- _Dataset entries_
==*==

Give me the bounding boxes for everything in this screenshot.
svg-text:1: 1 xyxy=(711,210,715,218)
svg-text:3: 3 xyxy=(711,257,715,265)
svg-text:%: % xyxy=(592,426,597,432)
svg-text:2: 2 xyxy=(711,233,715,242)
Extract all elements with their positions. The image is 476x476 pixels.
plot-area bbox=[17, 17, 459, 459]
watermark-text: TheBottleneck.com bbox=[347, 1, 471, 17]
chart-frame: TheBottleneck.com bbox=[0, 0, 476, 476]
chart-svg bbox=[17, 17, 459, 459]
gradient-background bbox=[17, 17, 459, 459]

==*==

- _What you have to do_
Reproduce the data in full, precisely as given.

- _Response to the task_
Give me the bounding boxes for everything in this screenshot.
svg-text:1: 1 xyxy=(711,210,715,218)
svg-text:3: 3 xyxy=(711,257,715,265)
svg-text:%: % xyxy=(592,426,597,432)
svg-text:2: 2 xyxy=(711,233,715,242)
Extract all elements with their positions. The image is 476x476 pixels.
plot-area bbox=[17, 17, 459, 459]
watermark-text: TheBottleneck.com bbox=[347, 1, 471, 17]
chart-frame: TheBottleneck.com bbox=[0, 0, 476, 476]
chart-svg bbox=[17, 17, 459, 459]
gradient-background bbox=[17, 17, 459, 459]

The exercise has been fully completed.